From the line with "GeForce RTX 5080 AERO OC" to the line with "پرفروش ترین ها", retype every line exactly, including those two, and leave out the rest of the data below.

**** Data provided

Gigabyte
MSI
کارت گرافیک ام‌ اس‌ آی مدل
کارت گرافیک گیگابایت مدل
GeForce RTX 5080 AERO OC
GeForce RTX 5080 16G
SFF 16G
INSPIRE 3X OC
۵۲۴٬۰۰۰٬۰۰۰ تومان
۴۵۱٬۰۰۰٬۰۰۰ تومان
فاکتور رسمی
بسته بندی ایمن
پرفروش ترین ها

********
**** Data provided

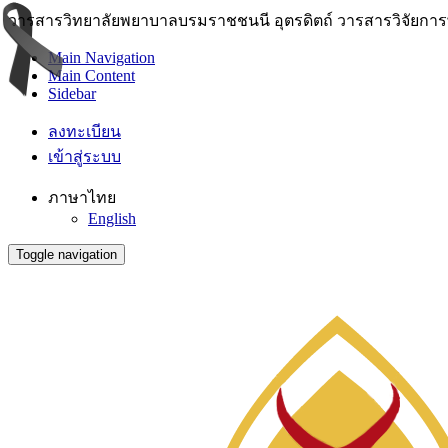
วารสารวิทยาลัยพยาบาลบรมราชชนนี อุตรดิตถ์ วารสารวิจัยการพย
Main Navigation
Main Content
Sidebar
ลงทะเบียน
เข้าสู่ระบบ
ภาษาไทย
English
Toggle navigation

********

- Solution
GeForce RTX 5080 AERO OC
GeForce RTX 5080 16G
SFF 16G
INSPIRE 3X OC
۵۲۴٬۰۰۰٬۰۰۰ تومان
۴۵۱٬۰۰۰٬۰۰۰ تومان
فاکتور رسمی
بسته بندی ایمن
پرفروش ترین ها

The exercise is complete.